22.10.1907

Am 22. Oktober besucht Hitler mit seinen Schwestern ihren jüdischen Hausarzt. Dr. Eduard Bloch macht ihnen wenig Hoffnung. Vielleicht kann ein Medikament den Tod ein wenig hinaus­schieben: Jodoform. Es ist allerdings teuer. Die Kinder kaufen es. Der Arzt verzichtet vorerst auf ein Honorar. Er hat in Linz den Ruf eines Arme-Leute-Doktors. Ab November tröpfelt er das stechende Desinfektionsmittel täglich in die offene Wunde. Die Kranke schreit vor Schmerzen. Bleich und versteinert verfolgt Adolf ihr schweres Leiden. Das Mittel verätzt das Bindegewebe. Dann greift es die Blutgefäße an. Schließlich ist der ganze Brustraum entzündet. Selbst ein paar eingeflößte Tropfen Wasser bereiten der Mutter Höllenqualen. Sie verliert immer häufiger das Bewusstsein. Kommt sie zu sich, stützt Adolf die Kranke, die nur noch aus Haut und Knochen besteht. Dr.

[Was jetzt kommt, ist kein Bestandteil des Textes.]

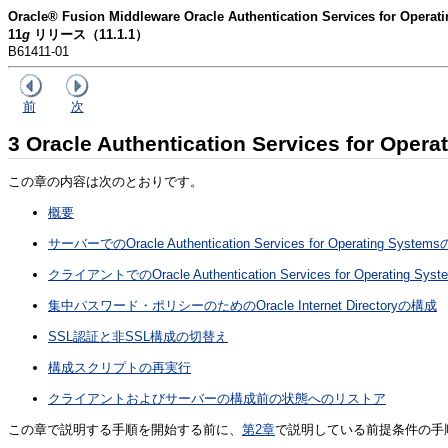
Oracle® Fusion Middleware Oracle Authentication Services for O
11
g
リリース（11.1.1）
B61411-01
前
次
3
Oracle Authentication Services for Ope
この章の内容は次のとおりです。
概要
サーバーでのOracle Authentication Services for Operating Syste
クライアントでのOracle Authentication Services for Operating Sy
集中パスワード・ポリシーのためのOracle Internet Directoryの構成
SSL認証と非SSL構成の切替え
構成スクリプトの再実行
クライアントおよびサーバーの構成前の状態へのリストア
この章で説明する手順を開始する前に、
第2章
で説明している前提条件の手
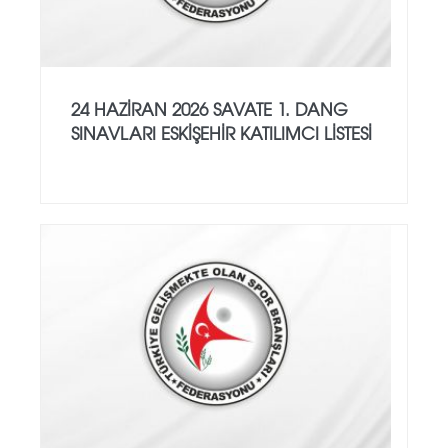
24 HAZİRAN 2026 SAVATE 1. DANG
SINAVLARI ESKİŞEHİR KATILIMCI LİSTESİ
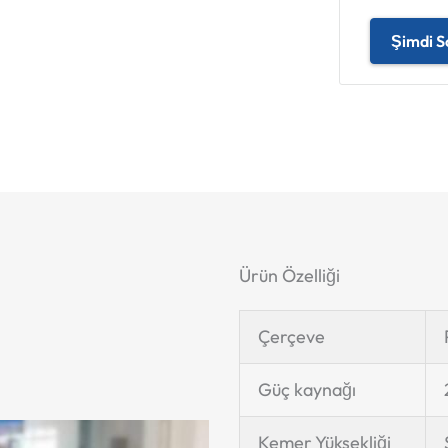
Şimdi S
Ürün Özelliği
Çerçeve
Güç kaynağı
Kemer Yüksekliği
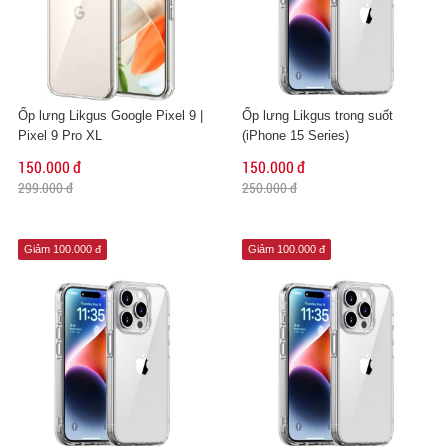
Ốp lưng Likgus Google Pixel 9 |
Ốp lưng Likgus trong suốt
Pixel 9 Pro XL
(iPhone 15 Series)
150.000 đ
150.000 đ
299.000 đ
250.000 đ
Giảm 100.000 đ
Giảm 100.000 đ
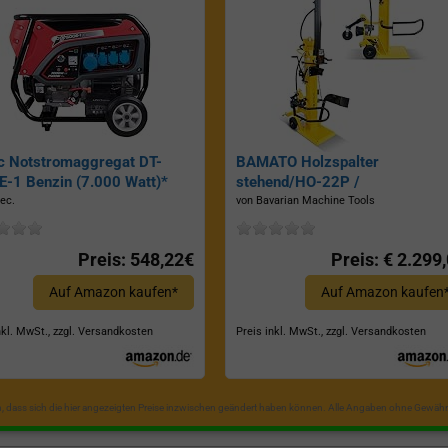
c Notstromaggregat DT-
BAMATO Holzspalter
-1 Benzin (7.000 Watt)*
stehend/HO-22P /
Zapfwellenantrieb, Inkl.
ec.
von Bavarian Machine Tools
Dreipunktaufhängung, Spaltkraf
22 Tonnen*
Preis: 548,22€
Preis: € 2.299
Auf Amazon kaufen*
Auf Amazon kaufen
nkl. MwSt., zzgl. Versandkosten
Preis inkl. MwSt., zzgl. Versandkosten
in, dass sich die hier angezeigten Preise inzwischen geändert haben können. Alle Angaben ohne Gewähr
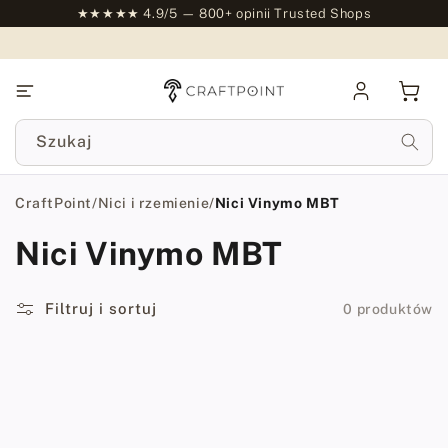
do
★★★★★ 4.9/5 — 800+ opinii Trusted Shops
treści
Zaloguj
Kosz
się
Szukaj
CraftPoint
/
Nici i rzemienie
/
Nici Vinymo MBT
Nici Vinymo MBT
Filtruj i sortuj
0 produktów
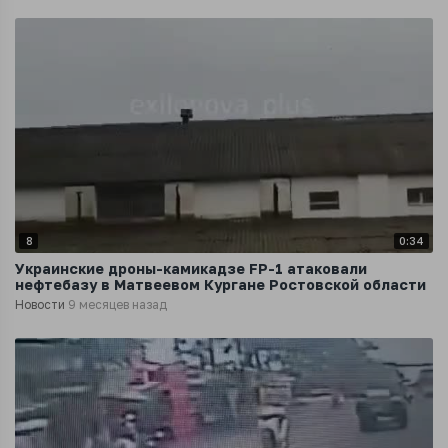
8
0:34
Украинские дроны-камикадзе FP-1 атаковали
нефтебазу в Матвеевом Кургане Ростовской области
Новости
9 месяцев назад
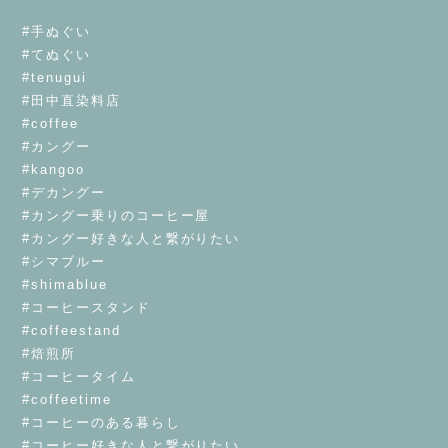
⁡
#手ぬぐい
#てぬぐい
#tenugui
#田中直染料店
#coffee
#カングー
#kangoo
#デカングー
#カングー乗りのコーヒー屋
#カングー好きな人と繋がりたい
#シマブルー
#shimablue
#コーヒースタンド
#coffeestand
#焙煎所
#コーヒータイム
#coffeetime
#コーヒーのある暮らし
#コーヒー好きな人と繋がりたい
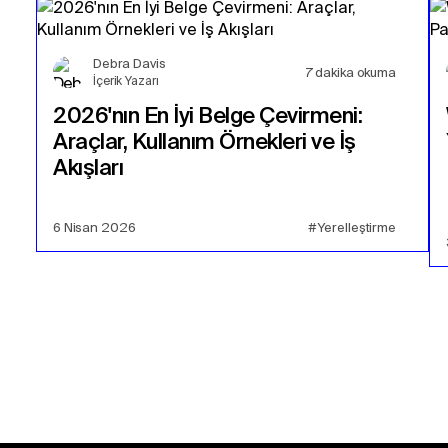
Debra Davis
7
dakika okuma
İçerik Yazarı
2026'nın En İyi Belge Çevirmeni:
Araçlar, Kullanım Örnekleri ve İş
Akışları
6 Nisan 2026
#Yerelleştirme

Bloch spritzt Morphium, um die Qualen der Sterbenden zu lindern.

21.12.1907

Hitlers Mutter stirbt in den frühen Morgenstunden des 21. Dezembers. Ihre Kinder haben die Kerzen des bereits aufgestellten Christbaumes angezündet. Als Dr. Bloch eintrifft, sitzt Adolf am Totenbett und zeichnet. Ihr kleines, verknittertes Foto wird er ein Leben lang bei sich tragen. In jedem seiner späteren Schlafzimmer wird sie auf sein Bett blicken. Ein enttäuschtes, müdes Gesicht, in Öl gemalt. Ihren Geburtstag erklärt der Reichskanzler Hitler zum Ehrentag der deutschen Mutter. "Ich bin Ihnen ein Leben lang dankbar", sagt Adolf Hitler nach der Beerdigung zu Dr. Bloch. Er wird dieses Versprechen halten. Als nach dem Anschluss Österreichs Nazis in seine Praxis eindringen, bittet Bloch Hitler um Hilfe. Er reagiert sofort. Gestapobeamte schützen sein Haus, bis er ausreisen kann. Dem über Sechzigjährigen gelingt in Amerika kein Neuanfang mehr. Die Behörden erklären seine Arztpapiere für ungültig. Arm und verbittert stirbt er 1945 in der Bronx von New York.